■ **Exercise details**:
Using the material below, return exactly the lines between the one holding "Keskitymme luonnollisesti niin" and the one holding "omaksumisesta on halu palvella", inclusive, and no others.

** Opening Provided data block **

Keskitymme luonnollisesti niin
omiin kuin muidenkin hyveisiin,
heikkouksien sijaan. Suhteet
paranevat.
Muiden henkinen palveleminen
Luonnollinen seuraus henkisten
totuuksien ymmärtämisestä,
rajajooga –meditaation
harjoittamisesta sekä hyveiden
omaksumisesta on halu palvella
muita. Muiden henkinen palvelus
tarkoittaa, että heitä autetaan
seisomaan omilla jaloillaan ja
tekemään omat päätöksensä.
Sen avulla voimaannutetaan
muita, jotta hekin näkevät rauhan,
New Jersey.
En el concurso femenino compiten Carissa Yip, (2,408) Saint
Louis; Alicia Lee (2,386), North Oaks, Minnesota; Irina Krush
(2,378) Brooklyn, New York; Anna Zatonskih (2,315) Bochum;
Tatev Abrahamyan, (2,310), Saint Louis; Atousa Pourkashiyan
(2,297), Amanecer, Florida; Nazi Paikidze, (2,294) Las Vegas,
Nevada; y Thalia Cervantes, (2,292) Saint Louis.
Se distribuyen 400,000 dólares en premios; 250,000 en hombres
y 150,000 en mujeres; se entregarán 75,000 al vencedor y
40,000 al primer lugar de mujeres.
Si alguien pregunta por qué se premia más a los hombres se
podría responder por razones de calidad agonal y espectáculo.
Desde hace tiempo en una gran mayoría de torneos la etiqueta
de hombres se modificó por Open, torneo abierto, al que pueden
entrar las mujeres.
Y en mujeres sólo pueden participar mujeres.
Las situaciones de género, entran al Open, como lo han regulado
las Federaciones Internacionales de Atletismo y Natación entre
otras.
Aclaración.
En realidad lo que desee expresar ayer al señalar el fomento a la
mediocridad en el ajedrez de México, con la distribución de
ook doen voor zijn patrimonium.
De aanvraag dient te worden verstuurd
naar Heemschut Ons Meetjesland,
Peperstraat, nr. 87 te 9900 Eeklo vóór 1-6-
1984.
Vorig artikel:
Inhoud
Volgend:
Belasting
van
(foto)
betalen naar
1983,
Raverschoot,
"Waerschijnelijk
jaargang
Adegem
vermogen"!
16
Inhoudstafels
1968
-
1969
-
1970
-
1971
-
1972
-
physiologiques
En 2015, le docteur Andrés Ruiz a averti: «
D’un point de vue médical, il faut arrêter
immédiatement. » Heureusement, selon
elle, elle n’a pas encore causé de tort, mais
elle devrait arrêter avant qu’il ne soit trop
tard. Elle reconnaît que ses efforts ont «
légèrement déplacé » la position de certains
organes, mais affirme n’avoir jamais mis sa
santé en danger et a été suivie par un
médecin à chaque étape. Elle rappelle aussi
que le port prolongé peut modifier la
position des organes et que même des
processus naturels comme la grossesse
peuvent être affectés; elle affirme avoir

** Closing Provided data block **
** Opening Provided data block **

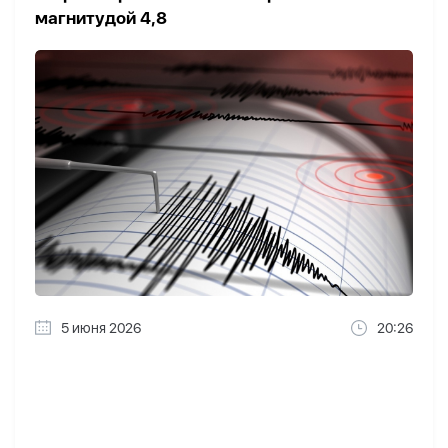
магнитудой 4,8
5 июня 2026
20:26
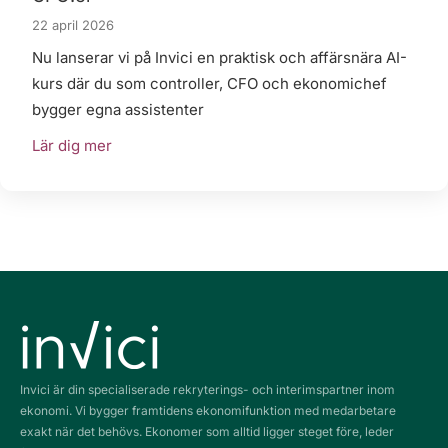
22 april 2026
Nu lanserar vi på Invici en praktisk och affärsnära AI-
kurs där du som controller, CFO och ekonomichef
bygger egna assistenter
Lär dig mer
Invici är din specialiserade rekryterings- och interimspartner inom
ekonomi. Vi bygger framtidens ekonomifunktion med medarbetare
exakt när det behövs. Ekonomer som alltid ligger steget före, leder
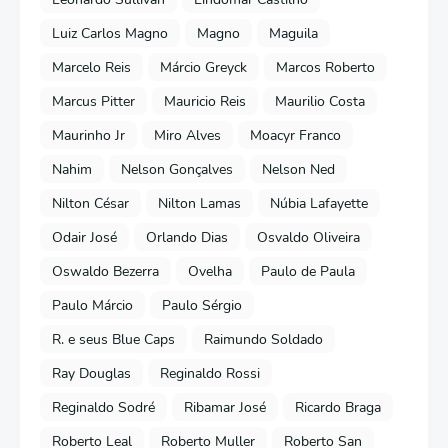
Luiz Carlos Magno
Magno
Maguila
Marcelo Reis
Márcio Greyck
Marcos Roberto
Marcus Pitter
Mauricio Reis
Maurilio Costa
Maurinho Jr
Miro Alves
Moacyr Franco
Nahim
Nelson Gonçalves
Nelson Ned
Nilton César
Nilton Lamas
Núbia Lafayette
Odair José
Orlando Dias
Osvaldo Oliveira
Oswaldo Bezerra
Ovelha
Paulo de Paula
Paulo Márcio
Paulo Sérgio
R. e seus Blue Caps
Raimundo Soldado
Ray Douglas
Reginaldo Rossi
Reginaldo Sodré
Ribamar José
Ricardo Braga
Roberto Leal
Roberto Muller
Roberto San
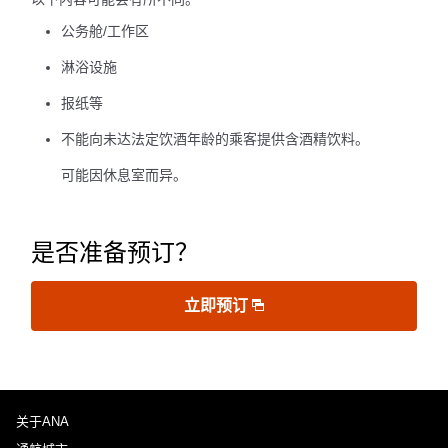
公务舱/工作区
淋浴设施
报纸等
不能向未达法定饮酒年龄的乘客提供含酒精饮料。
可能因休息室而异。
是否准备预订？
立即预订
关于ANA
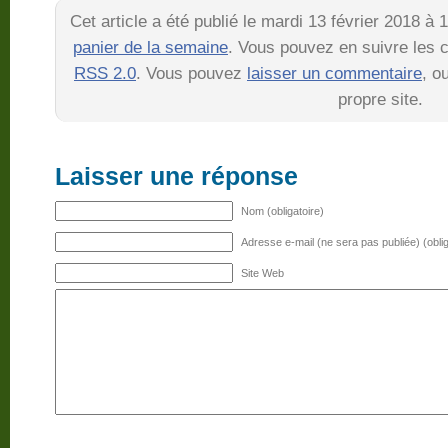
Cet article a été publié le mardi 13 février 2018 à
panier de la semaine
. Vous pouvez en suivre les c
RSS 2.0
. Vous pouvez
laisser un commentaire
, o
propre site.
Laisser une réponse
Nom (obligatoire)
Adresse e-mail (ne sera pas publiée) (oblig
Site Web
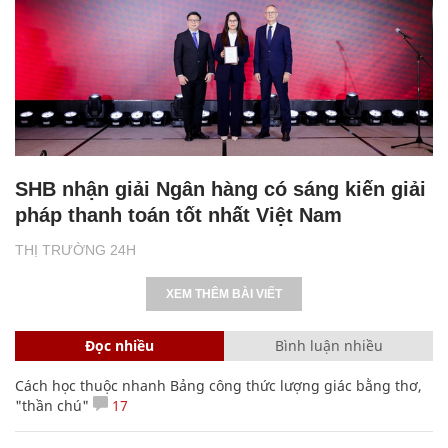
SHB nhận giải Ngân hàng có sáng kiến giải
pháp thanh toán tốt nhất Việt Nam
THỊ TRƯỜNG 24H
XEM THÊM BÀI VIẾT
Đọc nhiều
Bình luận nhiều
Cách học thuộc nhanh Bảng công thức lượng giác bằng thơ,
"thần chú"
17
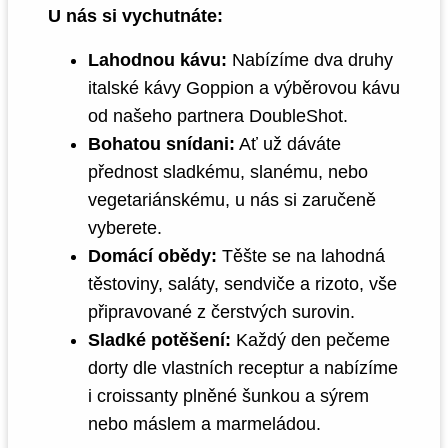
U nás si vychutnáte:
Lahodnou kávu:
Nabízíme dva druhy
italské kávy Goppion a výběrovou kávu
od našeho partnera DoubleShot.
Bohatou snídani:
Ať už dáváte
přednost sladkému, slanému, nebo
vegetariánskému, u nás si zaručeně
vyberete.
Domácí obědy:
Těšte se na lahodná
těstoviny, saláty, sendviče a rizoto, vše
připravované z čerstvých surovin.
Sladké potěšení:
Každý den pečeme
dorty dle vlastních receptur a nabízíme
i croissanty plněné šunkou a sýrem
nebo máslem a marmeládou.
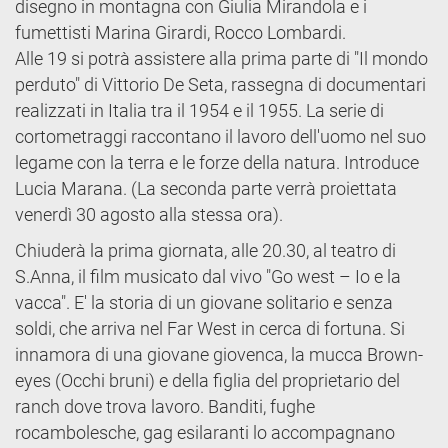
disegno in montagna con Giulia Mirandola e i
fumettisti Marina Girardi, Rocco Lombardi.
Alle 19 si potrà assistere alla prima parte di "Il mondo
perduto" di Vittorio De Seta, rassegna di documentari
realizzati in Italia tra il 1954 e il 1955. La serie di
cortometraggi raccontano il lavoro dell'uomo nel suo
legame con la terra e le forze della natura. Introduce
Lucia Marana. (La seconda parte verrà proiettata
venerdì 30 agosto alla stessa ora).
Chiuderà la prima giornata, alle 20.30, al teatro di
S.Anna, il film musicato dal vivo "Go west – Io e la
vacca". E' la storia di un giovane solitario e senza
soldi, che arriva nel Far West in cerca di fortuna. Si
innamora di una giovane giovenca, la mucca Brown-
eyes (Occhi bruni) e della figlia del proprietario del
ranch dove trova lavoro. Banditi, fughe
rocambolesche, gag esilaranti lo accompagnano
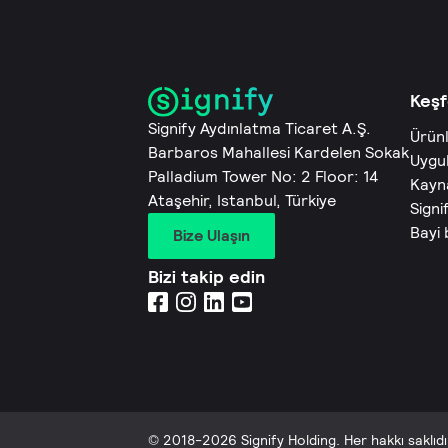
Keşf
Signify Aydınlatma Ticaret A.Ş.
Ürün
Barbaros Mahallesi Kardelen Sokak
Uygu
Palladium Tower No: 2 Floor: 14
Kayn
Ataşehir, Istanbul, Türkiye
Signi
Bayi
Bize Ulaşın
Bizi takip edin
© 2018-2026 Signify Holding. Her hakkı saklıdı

** Closing Provided data block **

■ **Answer space**:
Keskitymme luonnollisesti niin
omiin kuin muidenkin hyveisiin,
heikkouksien sijaan. Suhteet
paranevat.
Muiden henkinen palveleminen
Luonnollinen seuraus henkisten
totuuksien ymmärtämisestä,
rajajooga –meditaation
harjoittamisesta sekä hyveiden
omaksumisesta on halu palvella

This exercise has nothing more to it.